Il quadro di De Filippi che campeggia sulla copertina della compilation di quest’anno fa parte del progetto più recente dell’artista milanese, intitolato “Circolarity”, e rappresenta un grande cerchio colorato, che sembra catturare lo sguardo e l’energia dello spettatore verso il proprio interno, e che allo stesso tempo appare però anche come un invito a muoversi dall’interno all’esterno, quasi fossimo trasportati da una grande forza centrifuga. “Il cerchio”, spiega il pittore milanese, “è il simbolo di energie che si diramano dall’interno all’esterno, dal proprio centro a ciò che esiste al di fuori-di-noi, come simbolo di apertura all’infinito verso l’altro, verso le culture diverse dalla nostra, verso il mondo intero; ma che allo stesso tempo ci permette di concentrarci anche su noi stessi, sulla nostra persona, sull’individualità, sulla singolarità della nostra cultura, della nostra sensibilità e umanità”.
Il progetto “Circolarity” ha la sua base di partenza nei quadri che De Filippi ha cominciato a realizzare un paio d’anni fa, come sviluppo naturale del suo lavoro, nel quale utilizza da sempre l’immagine del retino fotografico, traportato però nel linguaggio pittorico, come esempio di scambio e contaminazione tra generi e linguaggi; ma, se nei quadri precedenti l’artista aveva utilizzato il linguaggio del retino per la realizzazione di grandi ritratti, paesaggi o scene tratte dalla cronaca – soprattutto di guerra –, dal 2016 ha invece cominciato a concentrarsi sul simbolo del cerchio, riducendo l’iconografia all’essenziale e approdando così all’astrazione.
Proprio pochi mesi fa, De Filippi fa aveva anche portato uno dei quadri appartenenti al progetto “Circolarity” in giro per la Cina: in un viaggio di lavoro artistico ma anche di ideale amicizia e di conoscenza, l’artista ha utilizzato uno dei suoi quadri circolari come sfondo di fronte al quale mettere in posa e fotografare persone comuni, passanti, lavoratori, studenti.

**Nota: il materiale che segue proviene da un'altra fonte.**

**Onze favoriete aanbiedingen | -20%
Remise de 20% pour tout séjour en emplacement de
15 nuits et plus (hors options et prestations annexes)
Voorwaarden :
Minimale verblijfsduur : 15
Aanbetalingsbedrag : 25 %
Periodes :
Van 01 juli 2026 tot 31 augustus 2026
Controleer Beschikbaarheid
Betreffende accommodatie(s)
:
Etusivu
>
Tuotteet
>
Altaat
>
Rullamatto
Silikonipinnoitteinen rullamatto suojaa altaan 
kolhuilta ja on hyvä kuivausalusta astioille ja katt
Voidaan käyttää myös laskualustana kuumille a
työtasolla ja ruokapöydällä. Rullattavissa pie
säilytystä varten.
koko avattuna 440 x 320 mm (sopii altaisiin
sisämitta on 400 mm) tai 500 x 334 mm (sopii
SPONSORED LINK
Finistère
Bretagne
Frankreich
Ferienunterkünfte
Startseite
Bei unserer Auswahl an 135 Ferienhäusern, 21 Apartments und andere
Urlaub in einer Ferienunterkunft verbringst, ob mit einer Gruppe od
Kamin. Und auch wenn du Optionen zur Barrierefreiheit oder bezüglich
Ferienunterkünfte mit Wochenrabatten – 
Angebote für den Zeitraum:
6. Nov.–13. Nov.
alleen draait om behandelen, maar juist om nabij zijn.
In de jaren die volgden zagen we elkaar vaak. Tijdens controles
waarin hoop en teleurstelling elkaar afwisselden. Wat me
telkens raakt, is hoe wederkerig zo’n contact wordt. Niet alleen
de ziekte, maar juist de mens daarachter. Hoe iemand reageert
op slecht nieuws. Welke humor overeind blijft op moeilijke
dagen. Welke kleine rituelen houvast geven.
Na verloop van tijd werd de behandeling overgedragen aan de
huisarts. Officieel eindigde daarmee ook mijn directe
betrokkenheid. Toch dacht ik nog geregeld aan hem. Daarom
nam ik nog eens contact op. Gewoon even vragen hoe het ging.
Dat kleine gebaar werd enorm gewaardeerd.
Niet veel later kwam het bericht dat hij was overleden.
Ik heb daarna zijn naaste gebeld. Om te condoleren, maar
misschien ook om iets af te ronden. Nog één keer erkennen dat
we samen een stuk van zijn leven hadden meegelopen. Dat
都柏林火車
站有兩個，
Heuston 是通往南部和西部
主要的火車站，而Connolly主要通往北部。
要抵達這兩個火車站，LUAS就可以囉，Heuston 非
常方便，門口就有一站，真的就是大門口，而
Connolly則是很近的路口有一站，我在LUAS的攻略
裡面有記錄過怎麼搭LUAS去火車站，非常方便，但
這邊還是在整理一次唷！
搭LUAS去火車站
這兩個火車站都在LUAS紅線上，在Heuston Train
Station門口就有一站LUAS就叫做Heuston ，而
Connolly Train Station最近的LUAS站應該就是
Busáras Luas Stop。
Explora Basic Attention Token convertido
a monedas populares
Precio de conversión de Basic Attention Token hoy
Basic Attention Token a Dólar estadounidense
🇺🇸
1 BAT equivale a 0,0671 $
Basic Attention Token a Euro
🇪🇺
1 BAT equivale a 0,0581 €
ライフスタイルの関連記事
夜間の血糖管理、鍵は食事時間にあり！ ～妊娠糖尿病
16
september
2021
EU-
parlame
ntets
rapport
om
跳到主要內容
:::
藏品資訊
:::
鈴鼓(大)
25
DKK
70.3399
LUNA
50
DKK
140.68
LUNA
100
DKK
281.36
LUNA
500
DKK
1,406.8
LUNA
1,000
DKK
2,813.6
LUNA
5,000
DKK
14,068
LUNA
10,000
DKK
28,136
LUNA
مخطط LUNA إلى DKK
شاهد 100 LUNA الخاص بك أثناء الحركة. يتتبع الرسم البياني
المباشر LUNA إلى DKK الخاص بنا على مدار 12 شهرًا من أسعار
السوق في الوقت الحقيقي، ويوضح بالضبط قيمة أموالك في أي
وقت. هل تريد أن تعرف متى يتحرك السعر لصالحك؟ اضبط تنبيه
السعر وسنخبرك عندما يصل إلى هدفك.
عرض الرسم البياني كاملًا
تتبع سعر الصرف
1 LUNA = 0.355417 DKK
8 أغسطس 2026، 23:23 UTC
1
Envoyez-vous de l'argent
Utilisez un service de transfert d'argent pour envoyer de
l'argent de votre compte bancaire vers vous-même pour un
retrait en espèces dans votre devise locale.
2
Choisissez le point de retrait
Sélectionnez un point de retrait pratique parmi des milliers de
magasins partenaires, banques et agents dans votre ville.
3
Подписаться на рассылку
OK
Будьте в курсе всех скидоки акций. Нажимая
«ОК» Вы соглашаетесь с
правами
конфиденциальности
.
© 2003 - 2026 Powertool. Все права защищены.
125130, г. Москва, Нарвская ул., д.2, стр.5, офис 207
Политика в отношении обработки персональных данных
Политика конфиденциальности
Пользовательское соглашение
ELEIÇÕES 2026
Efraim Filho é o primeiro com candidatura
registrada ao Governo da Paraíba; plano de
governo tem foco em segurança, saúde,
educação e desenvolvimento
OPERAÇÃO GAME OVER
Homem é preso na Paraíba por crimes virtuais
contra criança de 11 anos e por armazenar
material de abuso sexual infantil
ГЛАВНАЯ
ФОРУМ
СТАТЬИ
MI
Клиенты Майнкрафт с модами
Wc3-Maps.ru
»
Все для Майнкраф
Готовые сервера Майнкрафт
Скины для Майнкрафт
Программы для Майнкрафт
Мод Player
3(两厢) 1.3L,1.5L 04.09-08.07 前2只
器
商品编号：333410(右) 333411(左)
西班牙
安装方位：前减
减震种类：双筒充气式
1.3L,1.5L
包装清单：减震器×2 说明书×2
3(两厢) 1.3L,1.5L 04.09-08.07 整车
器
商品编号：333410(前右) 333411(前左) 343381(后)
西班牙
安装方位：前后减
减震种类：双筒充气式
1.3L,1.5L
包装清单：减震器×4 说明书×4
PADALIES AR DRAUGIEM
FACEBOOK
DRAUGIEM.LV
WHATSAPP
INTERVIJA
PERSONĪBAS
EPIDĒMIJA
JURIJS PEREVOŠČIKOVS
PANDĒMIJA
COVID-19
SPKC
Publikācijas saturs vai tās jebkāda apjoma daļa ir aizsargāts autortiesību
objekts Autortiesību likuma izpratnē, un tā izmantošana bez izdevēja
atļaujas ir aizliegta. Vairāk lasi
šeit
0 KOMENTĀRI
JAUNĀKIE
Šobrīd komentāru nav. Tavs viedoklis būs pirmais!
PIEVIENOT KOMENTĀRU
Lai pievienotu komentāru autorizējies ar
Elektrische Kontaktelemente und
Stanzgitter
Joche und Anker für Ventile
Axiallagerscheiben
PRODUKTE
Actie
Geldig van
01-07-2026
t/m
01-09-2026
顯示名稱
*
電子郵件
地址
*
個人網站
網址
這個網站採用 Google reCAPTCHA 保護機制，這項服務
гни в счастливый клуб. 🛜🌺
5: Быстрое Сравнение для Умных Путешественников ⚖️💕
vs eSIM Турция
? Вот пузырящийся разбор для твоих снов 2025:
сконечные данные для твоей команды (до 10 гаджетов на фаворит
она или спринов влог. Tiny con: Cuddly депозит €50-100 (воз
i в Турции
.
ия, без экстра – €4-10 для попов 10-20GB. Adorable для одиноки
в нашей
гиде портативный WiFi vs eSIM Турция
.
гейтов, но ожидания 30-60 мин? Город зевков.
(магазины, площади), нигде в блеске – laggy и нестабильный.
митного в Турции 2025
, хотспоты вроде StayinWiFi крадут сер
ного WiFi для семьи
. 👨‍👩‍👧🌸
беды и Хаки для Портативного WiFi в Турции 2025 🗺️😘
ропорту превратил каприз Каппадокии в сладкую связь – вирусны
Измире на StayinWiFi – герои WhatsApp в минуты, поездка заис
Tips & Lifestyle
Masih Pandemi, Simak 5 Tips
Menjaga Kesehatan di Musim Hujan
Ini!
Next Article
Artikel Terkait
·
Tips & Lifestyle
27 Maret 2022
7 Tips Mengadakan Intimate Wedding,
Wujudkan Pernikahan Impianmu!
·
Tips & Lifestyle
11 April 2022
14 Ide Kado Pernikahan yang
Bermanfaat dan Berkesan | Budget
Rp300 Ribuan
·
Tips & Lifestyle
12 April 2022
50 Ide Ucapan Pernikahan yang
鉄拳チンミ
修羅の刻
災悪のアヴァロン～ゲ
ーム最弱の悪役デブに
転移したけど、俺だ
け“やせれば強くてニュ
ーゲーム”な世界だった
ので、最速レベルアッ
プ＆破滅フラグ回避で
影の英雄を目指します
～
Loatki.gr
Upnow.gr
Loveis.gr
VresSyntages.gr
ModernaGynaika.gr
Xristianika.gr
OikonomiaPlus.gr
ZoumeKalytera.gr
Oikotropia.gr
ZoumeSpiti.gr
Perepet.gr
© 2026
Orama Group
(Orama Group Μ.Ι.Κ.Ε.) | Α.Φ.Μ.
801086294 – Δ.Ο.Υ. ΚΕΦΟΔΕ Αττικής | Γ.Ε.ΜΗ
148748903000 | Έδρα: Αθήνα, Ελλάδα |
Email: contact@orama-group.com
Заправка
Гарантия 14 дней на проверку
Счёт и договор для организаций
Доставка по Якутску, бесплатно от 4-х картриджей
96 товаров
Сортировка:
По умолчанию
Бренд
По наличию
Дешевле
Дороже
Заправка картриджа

Un progetto in divenire, che intendeva privilegiare il dialogo tra i popoli al di là delle barriere linguistiche e culturali.
Ora, quel cerchio diventa lo sfondo per un nuovo progetto, che vedrà il coinvolgimento di persone, etnie e popolazioni tra le più distanti: partendo dalla Cina, per approdare momentaneamente al rock, arrivando infine in terreni spesso poco frequentati dagli artisti, come le carceri, le scuole nel deserto africano e i campi nomadi. “È un progetto in fieri”, spiega l’artista, “che si sviluppa nel tempo, e che ho intenzione di far diventare sempre più itinerante: dalla Cina alla Grecia, dove a breve metterò in piedi una galleria d’arte nei campi per rifugiati vicino a Salonicco, fino all’Africa”. Mentre in Italia si presta a dare vita a una serie di laboratori, intitolati “Target Refugees”, con i rifugiati della cooperativa Ezio Onlus di Pieve Emanuele, che vedrà coinvolti trenta ragazzi provenienti da Camerun, Gambia, Eritrea, Nigeria, Costa d’Avorio e Senegal, l’artista si prepara infatti a partire per il Marocco. Destinazione: il deserto dell’Erg Chegaga, nel Sahara marocchino, dove c’è una piccolissima scuola nomade costituita da due tende, con non più di una quindicina di piccoli alunni. L’artista, con altri volontari, porterà materiale didattico, computer, medicinali e apparecchi sanitari. Ma anche arte. Per far diventare il suo cerchio dipinto “un simbolo di un nuovo esperanto, un linguaggio di pace universale, basato su un’idea che non crea differenze ma al contrario unisce e affratella”. Parola di De Filippi.